A rally today at Manhattan’s North Cove Marina, which has had a strong presence in community sailing programs for working- and middle-class New Yorkers, aims to prevent developers from taking over the marina.

“Several large, well-connected companies are in a good position to take over management of North Cove [in a totally opaque process], which wouldn’t do anything good for the yacht club, sailing school or accessibility to the harbor in general,” Save North Cove press contact Carl Byers said in an email.

One of the recent bidders is said to be among the largest fundraisers in Gov. Andrew Cuomo’s most recent re-election bid, according to The Broadsheet Daily.

Among the bidders expected to compete for the contract to manage Battery Park City’s North Cove Marina is Island Global Yachting, a company founded and controlled by Andrew Farkas, a billionaire global real estate investor who invested heavily in Cuomo’s campaign.

“The Battery Park City Authority is poised to cut off the public from the water at North Cove, shocking the downtown community and raising disturbing questions about turning a public space into a gated parking lot for billionaires’ yachts,” said a release from the grassroots group looking to stop the turnover.

An activist-driven petition at change.org has gathered more than 600 signatures in less than 24 hours, calling on Cuomo and the Battery Park City Authority to keep the neighborhood’s park water space open to the public.

Michael Fortenbaugh has managed North Cove Marina for 10 years, and he has created a sailing club with more than 900 members, a sailing school, a summer camp with separate instruction programs for young children and teenagers and a foundation that seeks to introduce underprivileged youth to sailing,according to Sailing Scuttlebutt.

Battery Park City resident Fortenbaugh, of MSC and the Sailing School, has been instructed to hand over North Cove’s keys on Dec. 31, which advocates say will result in water sports enthusiasts losing the only small-boat access currently available in Manhattan.

“Now that Michael has been so successful in revitalizing the waterfront, it’s primed for corporate takeover,” Claire Morda, a retired teacher at Kingsborough Community College, said in a statement. “But a big corporation won’t focus on the community access — so what are regular people to do now? Take the ferry, I suppose?
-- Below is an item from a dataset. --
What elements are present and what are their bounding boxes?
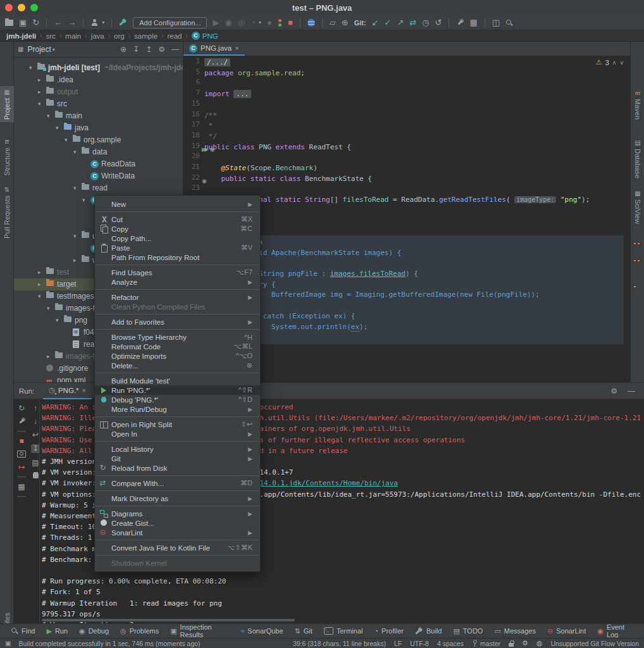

Looks like we’ll simply be shut out.”

“I work as a city employee for the NYC Department of Education,” longtime sailor Randy Lewis said in a statement. “If North Cove is turned into a restrictive private marina, a middle-class family like mine will lose the opportunity to sail in New York Harbor. We can’t afford to purchase, maintain or harbor a yacht of our own.”

Downtown voters are planning a rally at 6 p.m. today on the south side of the cove, next to Gateway Plaza.